Bug 1282713

Summary:	guest occurred an error when ping-pong live migration during vm installation with ENOSPAC
Product:	Red Hat Enterprise Linux 6	Reporter:	Qianqian Zhu <qizhu>
Component:	qemu-kvm	Assignee:	Juan Quintela <quintela>
Status:	CLOSED WONTFIX	QA Contact:	Virtualization Bugs <virt-bugs>
Severity:	high	Docs Contact:
Priority:	high
Version:	6.8	CC:	amit.shah, chayang, mkenneth, quintela, rbalakri, virt-maint
Target Milestone:	rc
Target Release:	---
Hardware:	x86_64
OS:	Linux
Whiteboard:
Fixed In Version:		Doc Type:	Bug Fix
Doc Text:		Story Points:	---
Clone Of:		Environment:
Last Closed:	2015-11-18 13:12:05 UTC	Type:	Bug
Regression:	---	Mount Type:	---
Documentation:	---	CRM:
Verified Versions:		Category:	---
oVirt Team:	---	RHEL 7.3 requirements from Atomic Host:
Cloudforms Team:	---	Target Upstream Version:
Embargoed:

Description Qianqian Zhu 2015-11-17 08:32:13 UTC

Description of problem:
guest occurred an error when ping-pong live migration during vm installation with ENOSPAC, and qemu-kvm monitor doesn't report no space error, so can't continue the installation after enlarge space.
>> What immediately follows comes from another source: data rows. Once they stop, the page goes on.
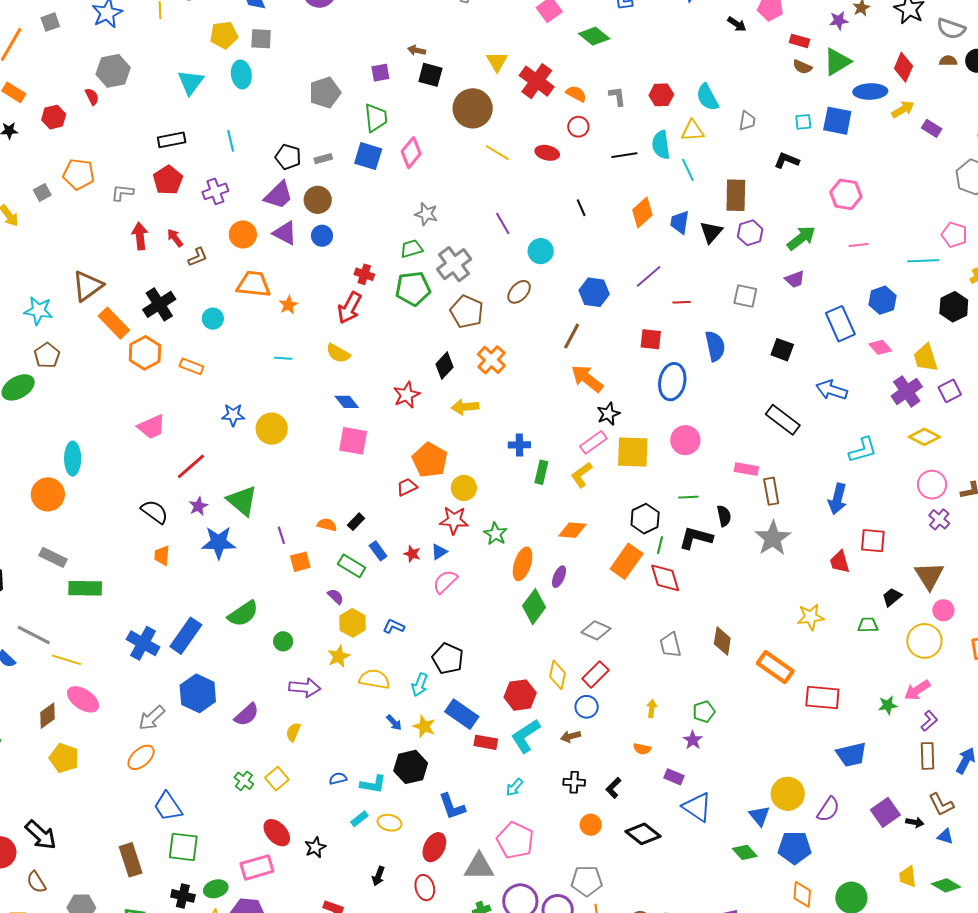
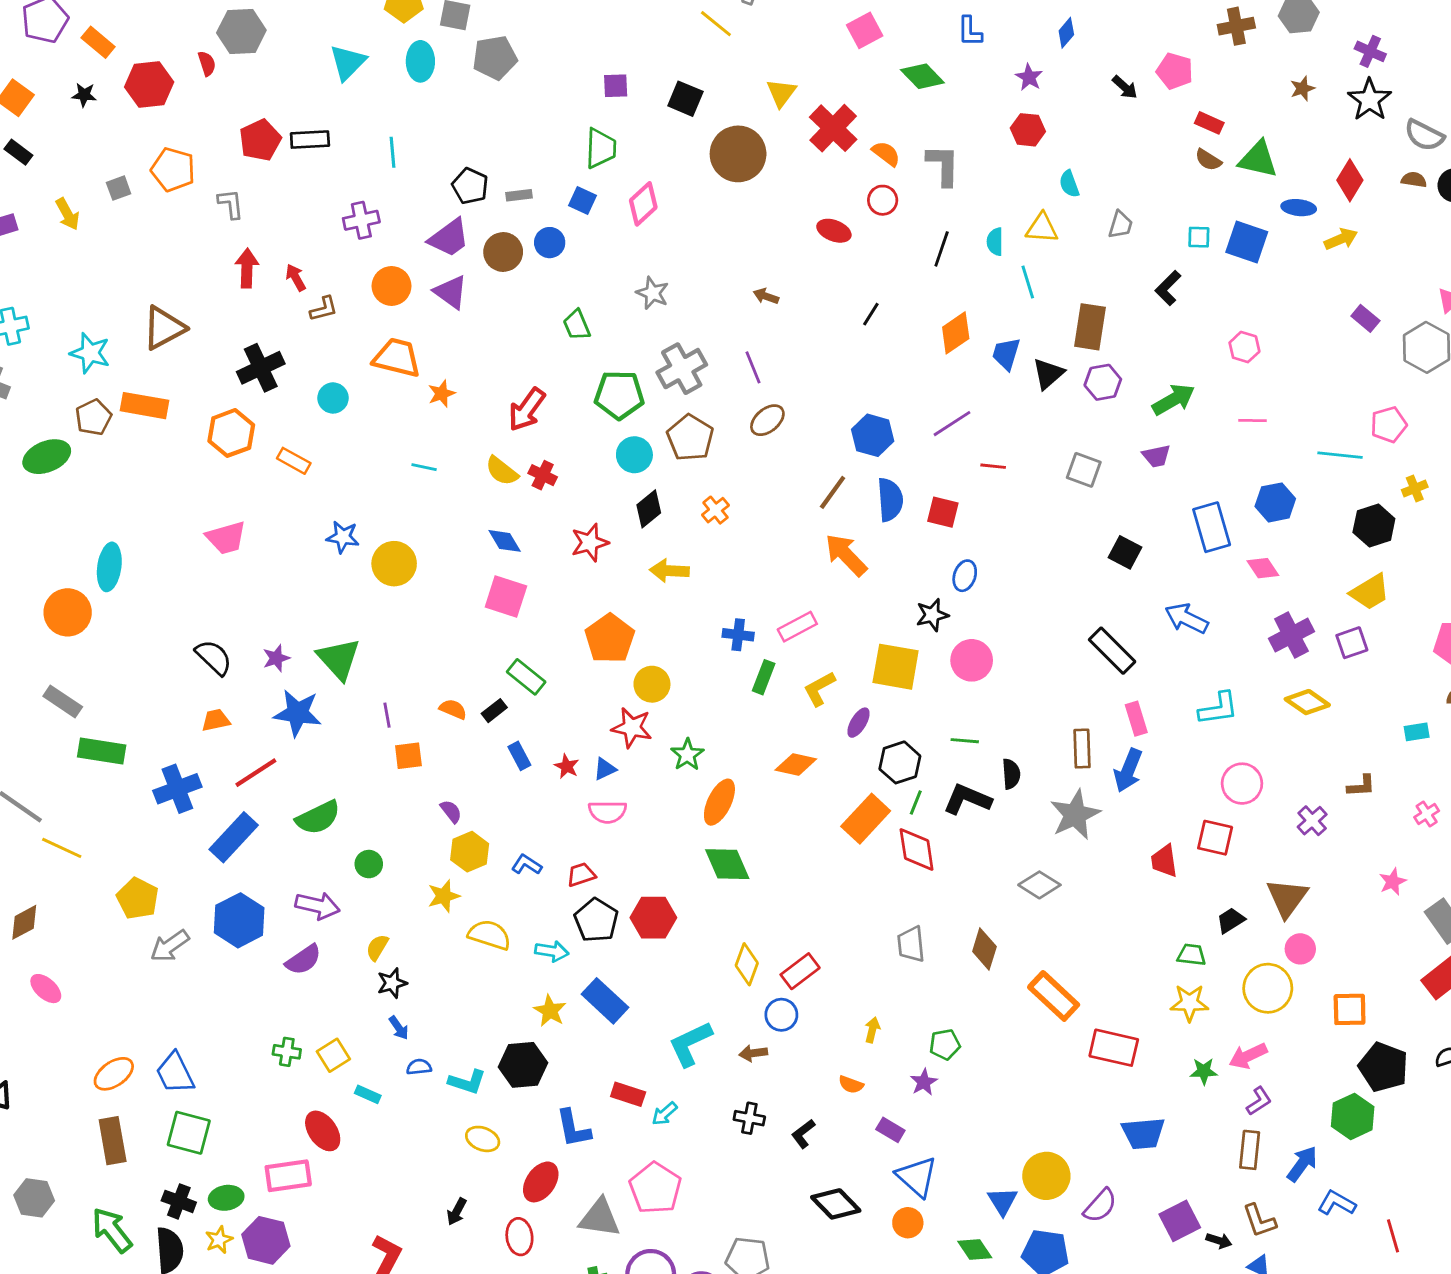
purple star: (839, 21) -> (1029, 77), moved, turned 30
brown arrow: (417, 50) -> (766, 296), moved
green triangle: (837, 62) -> (1258, 159), turned 36
blue ellipse: (870, 92) -> (1299, 208), size x0.7
gray pentagon: (325, 93) -> (495, 58), moved
red hexagon: (661, 95) -> (1028, 130), moved
gray L-shape: (617, 96) -> (943, 165), size x1.5
cyan semicircle: (707, 97) -> (1069, 184), size x0.7
red hexagon: (54, 117) -> (149, 85), size x1.4
purple rectangle: (932, 128) -> (1365, 318), moved
cyan semicircle: (661, 145) -> (995, 242), size x0.7
yellow line: (497, 153) -> (716, 24), moved
black line: (624, 155) -> (942, 249), turned -70
blue square: (368, 156) -> (582, 200), size x0.7
black L-shape: (787, 160) -> (1168, 288), turned -75
red pentagon: (168, 180) -> (260, 140), moved
gray L-shape: (122, 193) -> (231, 204), turned 70
pink hexagon: (846, 194) -> (1244, 347), size x0.7
black line: (581, 208) -> (871, 314), turned 48
purple line: (503, 223) -> (753, 367), moved
pink pentagon: (954, 235) -> (1389, 425), turned 30
blue circle: (322, 236) -> (550, 243), moved
green trapezoid: (411, 249) -> (577, 325), moved, turned -105
cyan circle: (541, 251) -> (634, 455), moved
red cross: (364, 274) -> (543, 475), moved
orange rectangle: (114, 323) -> (144, 406), moved, turned -44
blue semicircle: (715, 346) -> (890, 500), moved
yellow trapezoid: (926, 358) -> (1370, 592), moved, turned -112
orange cross: (491, 360) -> (715, 510), size x0.7
blue ellipse: (672, 382) -> (965, 576), size x0.6
black star: (608, 414) -> (932, 615), moved
pink rectangle: (593, 442) -> (797, 627), moved
red line: (191, 466) -> (256, 773), moved
pink rectangle: (746, 469) -> (1136, 719), moved, turned 55
pink circle: (932, 485) -> (1242, 784), moved
red trapezoid: (407, 487) -> (581, 875), moved
blue arrow: (837, 499) -> (1128, 770), moved
orange trapezoid: (162, 556) -> (216, 720), turned 65
green rectangle: (352, 566) -> (526, 677), moved
purple ellipse: (559, 577) -> (859, 723), moved
pink semicircle: (445, 582) -> (607, 812), turned -144
green diamond: (534, 607) -> (727, 864), turned -68
yellow star: (811, 617) -> (1189, 1003), moved
gray diamond: (596, 630) -> (1039, 885), moved
blue cross: (143, 643) -> (177, 789), moved, turned 32
cyan arrow: (420, 685) -> (552, 951), turned -110
purple arrow: (305, 688) -> (318, 906), moved
red hexagon: (520, 695) -> (653, 918), moved
pink ellipse: (83, 699) -> (46, 989), moved, size x0.7
blue arrow: (394, 723) -> (399, 1028), moved
yellow semicircle: (293, 732) -> (377, 947), moved
red rectangle: (486, 742) -> (628, 1094), moved
orange ellipse: (141, 757) -> (114, 1074), moved
yellow pentagon: (64, 758) -> (138, 898), moved
green cross: (244, 781) -> (287, 1052), turned -36
cyan rectangle: (359, 819) -> (368, 1094), moved, turned 54
orange circle: (591, 825) -> (908, 1223), moved
black star: (315, 847) -> (392, 983), moved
Version-Release number of selected component (if applicable):
kernel-2.6.32-584.el6.x86_64
qemu-kvm-0.12.1.2-2.481.el6.x86_64

How reproducible:
100%

Steps to Reproduce:
1.make a 2G lv and create a 20G qcow2 image on it
2.start VM in src host
# /usr/libexec/qemu-kvm -name linux -cpu Westmere,check -m 2048 -realtime mlock=off -smp 2,sockets=2,cores=1,threads=1 -uuid 7bef3814-631a-48bb-bae8-2b1de75f7a13 -nodefaults -monitor stdio -rtc base=utc,driftfix=slew -global kvm-pit.lost_tick_policy=discard -global PIIX4_PM.disable_s3=1 -global PIIX4_PM.disable_s4=1 -boot order=d,menu=on -device virtio-serial-pci,id=virtio-serial0,bus=pci.0,addr=0x6 -drive file=/dev/mapper/my--volume--group-2G_LV,if=none,id=scsi0,format=qcow2  -device virtio-scsi-pci,id=scsi0 -device scsi-disk,drive=scsi0,scsi-id=0,lun=0 -device virtio-balloon-pci,id=balloon0,bus=pci.0,addr=0x8 -msg timestamp=on -spice port=5930,disable-ticketing -vga qxl -global qxl-vga.vram_size=33554432 -device qxl,id=video1,vram_size=67108864,bus=pci.0,addr=0x4 -netdev tap,id=hostnet0,vhost=on -device virtio-net-pci,netdev=hostnet0,id=net0,mac=3C:D9:2B:09:AB:44,bus=pci.0,addr=0x7 -drive file=/mnt/ISO/RHEL-Server-6.7/64/RHEL-Server-6.7-x86_64-latest.iso,if=none,media=cdrom,id=drive-ide0-1-0,readonly=on,format=raw -device ide-drive,drive=drive-ide0-1-0,id=ide0-1-0

3.during guest installation ,do ping-pong migration until guest stop

Actual results:
guest stop with an error:
 # dmesg 
EXT4-fs error (device dm-0): ext4_mb_generate_buddy: EXT4-fs: group 3: 32768 blocks in bitmap, 31743 in gd
JBD: Spotted dirty metadata buffer (dev = dm-0, blocknr = 0). There's a risk of filesystem corruption in case of system crash.
JBD: Spotted dirty metadata buffer (dev = dm-0, blocknr = 0). There's a risk of filesystem corruption in case of system crash.
EXT4-fs error (device sda1): ext4_mb_generate_buddy: EXT4-fs: group 32: 8192 blocks in bitmap, 4096 in gd
EXT4-fs error (device dm-0): ext4_add_entry: bad entry in directory #782932: rec_len is smaller than minimal - block=3154260offset=0(0), inode=0, rec_len=0, name_len=0

Expected results:
guest stop due to ENOSPAC, but without any error; and qemu-kvm monitor report i/o error:no space; be able to continue the installation after enlarge the lv.

Additional info:

Comment 2 Juan Quintela 2015-11-18 09:59:10 UTC

This problem is fixed in RHEL7.2 and upstream.  Several problems:

- you are not using libvirt
- you are migrating with -S on destination (related to previous error)
- you migrate and while the migration is happening, you get an -ENOSPACE error
  (on source qemu)
- but you don't check there, migration finishes and it runs on destination
- and on destination, qemu hasn't seen the error, and continues, and then it sees the real error.

Posible solutions:
- backport all (or at least required part) of migration events series
- just banish running qemu without libvirt
- "hack" qcow2 to return -ENOSPACE on restart
  (I am not sure that is is easier/more difficult that backport fix upstream).

What do you think?

I am assuming that you can't reproduce it without migration and that if you look for the error on the source qemu you will find it.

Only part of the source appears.